Ms Moran criticised the US president’s long-awaited Middle East peace plan, announced in January, describing it as a scam and an insult.
“The minister wonders why those of us with Palestinian family, but also anyone else who believes in the international rules-based order, are suggesting that our government should reject it,” she told the UK Parliament.
“The Palestinians were not consulted during its wide gestation. This is not the best of us. We should reject it outright.
“This plan is not the basis for a viable two-state solution. Does the minister therefore accept that these are baby steps, to use his words, towards an apartheid system that we should reject outright?”

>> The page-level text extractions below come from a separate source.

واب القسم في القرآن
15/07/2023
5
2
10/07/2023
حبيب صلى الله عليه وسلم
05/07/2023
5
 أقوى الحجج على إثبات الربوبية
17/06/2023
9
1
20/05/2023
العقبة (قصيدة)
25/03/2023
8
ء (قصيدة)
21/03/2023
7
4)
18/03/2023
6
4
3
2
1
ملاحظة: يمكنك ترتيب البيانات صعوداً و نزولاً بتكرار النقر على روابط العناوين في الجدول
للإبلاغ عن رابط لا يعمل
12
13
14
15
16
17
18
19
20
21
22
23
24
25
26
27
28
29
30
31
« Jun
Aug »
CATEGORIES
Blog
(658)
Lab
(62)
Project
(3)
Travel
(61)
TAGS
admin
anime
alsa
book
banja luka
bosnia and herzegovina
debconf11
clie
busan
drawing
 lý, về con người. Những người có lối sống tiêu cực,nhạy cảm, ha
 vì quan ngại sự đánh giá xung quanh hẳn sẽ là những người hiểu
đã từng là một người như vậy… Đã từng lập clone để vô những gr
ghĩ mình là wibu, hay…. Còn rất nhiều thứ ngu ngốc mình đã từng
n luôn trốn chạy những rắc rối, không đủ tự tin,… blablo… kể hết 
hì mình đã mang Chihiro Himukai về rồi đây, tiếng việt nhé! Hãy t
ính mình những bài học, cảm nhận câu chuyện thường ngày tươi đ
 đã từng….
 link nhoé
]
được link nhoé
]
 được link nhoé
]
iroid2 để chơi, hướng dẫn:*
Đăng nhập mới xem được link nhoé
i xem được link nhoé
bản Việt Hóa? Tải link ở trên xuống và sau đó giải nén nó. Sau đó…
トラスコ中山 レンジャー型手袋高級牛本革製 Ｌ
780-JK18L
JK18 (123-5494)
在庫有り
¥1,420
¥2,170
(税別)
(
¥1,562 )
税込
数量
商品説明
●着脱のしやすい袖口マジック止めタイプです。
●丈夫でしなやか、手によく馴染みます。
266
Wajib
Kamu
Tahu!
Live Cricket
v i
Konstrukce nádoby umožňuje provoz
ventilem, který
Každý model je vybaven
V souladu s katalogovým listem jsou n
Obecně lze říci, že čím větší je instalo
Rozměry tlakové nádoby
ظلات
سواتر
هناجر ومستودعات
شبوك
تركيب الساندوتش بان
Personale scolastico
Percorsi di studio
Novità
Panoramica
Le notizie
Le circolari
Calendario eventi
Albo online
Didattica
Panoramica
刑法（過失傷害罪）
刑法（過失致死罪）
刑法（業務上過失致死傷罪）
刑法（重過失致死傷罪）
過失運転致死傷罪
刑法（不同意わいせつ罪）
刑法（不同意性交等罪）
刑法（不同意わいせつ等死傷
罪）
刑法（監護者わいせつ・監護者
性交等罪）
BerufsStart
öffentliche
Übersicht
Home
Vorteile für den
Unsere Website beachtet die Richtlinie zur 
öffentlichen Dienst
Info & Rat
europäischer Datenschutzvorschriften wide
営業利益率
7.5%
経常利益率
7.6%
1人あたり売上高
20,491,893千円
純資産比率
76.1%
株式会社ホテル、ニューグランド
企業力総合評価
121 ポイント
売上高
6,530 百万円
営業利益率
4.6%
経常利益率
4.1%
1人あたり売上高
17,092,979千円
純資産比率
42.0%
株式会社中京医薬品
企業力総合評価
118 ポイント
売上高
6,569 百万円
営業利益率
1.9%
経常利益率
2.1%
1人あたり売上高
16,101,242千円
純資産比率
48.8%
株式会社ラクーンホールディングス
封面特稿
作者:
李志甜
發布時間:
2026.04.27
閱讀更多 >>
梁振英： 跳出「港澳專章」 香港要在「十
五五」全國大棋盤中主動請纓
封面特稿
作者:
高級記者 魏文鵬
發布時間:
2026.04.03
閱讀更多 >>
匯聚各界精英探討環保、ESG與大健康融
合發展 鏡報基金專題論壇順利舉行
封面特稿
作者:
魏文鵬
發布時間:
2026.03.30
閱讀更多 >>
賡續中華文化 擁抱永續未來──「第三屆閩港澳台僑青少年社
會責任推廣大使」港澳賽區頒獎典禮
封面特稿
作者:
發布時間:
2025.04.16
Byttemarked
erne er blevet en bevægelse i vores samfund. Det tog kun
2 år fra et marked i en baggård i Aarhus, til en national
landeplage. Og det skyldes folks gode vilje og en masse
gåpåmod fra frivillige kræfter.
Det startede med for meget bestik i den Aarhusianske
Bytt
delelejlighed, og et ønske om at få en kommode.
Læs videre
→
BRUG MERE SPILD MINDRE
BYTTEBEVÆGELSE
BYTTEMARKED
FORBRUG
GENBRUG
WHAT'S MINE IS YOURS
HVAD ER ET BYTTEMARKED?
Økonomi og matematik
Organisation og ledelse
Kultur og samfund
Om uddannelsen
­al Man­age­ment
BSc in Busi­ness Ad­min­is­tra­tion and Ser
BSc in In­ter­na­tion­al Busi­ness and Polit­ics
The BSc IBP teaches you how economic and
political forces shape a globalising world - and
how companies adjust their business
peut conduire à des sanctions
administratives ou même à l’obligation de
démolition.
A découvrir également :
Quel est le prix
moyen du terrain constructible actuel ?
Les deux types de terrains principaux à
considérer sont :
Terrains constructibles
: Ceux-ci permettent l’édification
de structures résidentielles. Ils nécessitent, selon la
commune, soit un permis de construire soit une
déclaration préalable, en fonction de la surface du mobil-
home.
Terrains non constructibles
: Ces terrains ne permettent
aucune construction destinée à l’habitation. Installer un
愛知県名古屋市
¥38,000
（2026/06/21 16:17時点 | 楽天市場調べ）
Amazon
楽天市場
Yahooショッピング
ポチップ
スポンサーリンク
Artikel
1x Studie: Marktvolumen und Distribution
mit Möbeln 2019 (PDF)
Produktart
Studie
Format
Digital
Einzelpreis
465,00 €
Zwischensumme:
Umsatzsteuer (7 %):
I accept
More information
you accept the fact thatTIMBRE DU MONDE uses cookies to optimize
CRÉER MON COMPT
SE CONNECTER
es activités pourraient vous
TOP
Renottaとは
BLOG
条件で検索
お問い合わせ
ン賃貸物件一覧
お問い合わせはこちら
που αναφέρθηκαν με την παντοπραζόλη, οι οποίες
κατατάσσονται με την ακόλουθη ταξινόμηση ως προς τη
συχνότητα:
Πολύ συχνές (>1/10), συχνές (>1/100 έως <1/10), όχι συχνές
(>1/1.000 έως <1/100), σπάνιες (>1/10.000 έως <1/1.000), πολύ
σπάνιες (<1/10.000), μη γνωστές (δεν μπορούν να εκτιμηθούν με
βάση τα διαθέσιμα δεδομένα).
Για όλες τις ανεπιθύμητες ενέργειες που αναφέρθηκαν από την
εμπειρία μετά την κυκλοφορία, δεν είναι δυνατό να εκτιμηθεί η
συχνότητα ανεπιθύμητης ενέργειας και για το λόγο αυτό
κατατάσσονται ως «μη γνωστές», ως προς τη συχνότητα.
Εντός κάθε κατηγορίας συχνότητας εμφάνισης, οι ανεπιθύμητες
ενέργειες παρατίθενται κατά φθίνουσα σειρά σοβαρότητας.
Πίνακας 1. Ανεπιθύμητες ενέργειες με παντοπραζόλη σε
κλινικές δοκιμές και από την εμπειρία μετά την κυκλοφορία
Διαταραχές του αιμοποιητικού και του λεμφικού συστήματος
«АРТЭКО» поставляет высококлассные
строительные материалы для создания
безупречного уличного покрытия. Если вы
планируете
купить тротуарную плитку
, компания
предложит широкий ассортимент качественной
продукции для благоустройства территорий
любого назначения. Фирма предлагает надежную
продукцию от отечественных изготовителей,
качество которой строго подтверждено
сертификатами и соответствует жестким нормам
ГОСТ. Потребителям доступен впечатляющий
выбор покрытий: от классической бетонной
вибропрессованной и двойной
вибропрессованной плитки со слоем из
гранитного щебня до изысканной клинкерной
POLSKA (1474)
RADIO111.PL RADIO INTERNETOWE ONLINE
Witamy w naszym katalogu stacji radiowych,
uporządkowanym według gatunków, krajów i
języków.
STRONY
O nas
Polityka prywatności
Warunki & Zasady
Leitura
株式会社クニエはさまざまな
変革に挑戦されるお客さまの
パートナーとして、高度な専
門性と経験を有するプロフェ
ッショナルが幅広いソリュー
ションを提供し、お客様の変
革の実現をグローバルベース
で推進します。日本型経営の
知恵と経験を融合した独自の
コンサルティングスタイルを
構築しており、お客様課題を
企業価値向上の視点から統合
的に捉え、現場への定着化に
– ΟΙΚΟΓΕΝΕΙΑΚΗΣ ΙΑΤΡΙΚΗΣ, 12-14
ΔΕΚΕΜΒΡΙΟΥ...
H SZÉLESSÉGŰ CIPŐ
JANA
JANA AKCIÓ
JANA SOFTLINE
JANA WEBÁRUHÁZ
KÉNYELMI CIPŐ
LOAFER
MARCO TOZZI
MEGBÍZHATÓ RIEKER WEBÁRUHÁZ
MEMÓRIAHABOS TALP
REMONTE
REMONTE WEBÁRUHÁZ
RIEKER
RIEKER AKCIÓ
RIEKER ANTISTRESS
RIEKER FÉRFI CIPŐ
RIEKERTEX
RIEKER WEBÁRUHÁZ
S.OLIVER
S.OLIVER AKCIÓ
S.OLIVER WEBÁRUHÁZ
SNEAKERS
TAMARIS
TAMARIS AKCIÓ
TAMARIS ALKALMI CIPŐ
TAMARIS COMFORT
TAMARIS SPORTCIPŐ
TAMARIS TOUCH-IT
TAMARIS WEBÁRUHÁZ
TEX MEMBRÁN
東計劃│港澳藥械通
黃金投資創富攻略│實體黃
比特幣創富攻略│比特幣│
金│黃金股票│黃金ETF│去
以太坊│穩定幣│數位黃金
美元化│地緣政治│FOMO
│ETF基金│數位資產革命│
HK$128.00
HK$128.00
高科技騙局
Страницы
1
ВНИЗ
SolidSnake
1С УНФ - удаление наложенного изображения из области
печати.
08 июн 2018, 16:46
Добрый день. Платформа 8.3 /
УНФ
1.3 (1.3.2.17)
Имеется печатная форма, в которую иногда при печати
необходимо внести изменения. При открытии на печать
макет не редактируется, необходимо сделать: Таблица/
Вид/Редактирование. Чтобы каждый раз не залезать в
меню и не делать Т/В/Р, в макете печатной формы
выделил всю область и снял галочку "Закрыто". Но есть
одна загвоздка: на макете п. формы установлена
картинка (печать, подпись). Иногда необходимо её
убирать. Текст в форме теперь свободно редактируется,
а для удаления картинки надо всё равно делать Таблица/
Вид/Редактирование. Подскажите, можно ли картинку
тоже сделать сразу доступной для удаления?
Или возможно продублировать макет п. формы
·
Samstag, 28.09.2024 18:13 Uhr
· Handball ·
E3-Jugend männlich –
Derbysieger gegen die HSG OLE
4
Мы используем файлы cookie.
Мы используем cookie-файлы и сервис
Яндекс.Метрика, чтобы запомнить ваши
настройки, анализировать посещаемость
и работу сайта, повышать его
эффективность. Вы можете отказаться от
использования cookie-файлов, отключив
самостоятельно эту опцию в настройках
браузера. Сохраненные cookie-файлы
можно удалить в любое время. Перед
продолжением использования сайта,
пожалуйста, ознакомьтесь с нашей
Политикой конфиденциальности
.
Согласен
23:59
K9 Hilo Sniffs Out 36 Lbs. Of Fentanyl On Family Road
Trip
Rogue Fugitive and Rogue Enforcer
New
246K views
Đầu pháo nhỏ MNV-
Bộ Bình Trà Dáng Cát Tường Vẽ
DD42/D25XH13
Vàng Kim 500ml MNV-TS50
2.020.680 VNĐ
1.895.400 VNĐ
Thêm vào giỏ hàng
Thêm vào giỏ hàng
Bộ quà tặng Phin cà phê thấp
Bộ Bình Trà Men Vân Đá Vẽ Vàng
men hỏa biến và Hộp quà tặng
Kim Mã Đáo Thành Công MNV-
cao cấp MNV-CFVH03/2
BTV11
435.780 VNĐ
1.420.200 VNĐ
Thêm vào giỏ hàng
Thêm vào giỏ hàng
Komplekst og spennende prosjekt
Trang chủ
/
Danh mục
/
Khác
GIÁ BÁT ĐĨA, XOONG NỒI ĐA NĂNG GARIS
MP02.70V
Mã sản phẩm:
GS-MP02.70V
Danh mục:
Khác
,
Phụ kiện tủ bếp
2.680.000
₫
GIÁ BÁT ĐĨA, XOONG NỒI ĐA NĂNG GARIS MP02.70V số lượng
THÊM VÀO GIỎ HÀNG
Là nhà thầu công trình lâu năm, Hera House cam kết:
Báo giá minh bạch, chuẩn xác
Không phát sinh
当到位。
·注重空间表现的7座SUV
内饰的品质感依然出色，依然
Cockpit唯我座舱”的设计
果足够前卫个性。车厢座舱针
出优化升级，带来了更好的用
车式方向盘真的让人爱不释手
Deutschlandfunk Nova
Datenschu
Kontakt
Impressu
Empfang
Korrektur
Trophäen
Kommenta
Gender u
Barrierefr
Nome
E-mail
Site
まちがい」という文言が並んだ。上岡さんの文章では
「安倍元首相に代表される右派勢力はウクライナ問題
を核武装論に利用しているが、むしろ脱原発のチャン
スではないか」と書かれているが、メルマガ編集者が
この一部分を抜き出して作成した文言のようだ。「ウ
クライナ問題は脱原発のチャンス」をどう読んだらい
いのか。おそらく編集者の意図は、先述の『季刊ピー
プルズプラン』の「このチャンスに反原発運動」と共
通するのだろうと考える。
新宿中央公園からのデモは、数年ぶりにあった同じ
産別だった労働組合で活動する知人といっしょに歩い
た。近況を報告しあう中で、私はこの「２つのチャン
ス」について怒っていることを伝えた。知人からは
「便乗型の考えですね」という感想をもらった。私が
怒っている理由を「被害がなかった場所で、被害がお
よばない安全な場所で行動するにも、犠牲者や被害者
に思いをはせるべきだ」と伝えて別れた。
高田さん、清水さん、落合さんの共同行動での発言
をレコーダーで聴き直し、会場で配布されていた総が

The UK’s former Middle East minister Andrew Murrison said she needed to be “a little careful with her language”.
She has cited former Liberal Democrat leader Charles Kennedy as her inspiration in politics.
Mr Kennedy, who died in 2015, led the party to its greatest electoral success in 2005 after heading the political opposition to Britain’s involvement in the Iraq War.
The party’s fortunes have since slumped and it holds only 11 of the 650 seats in the House of Commons after a disastrous showing in last year’s general election.
Ms Moran received fewer nominations than her rival, veteran MP Ed Davey, with whom she will hold a series of debates.
The winner is expected to be announced on August 27.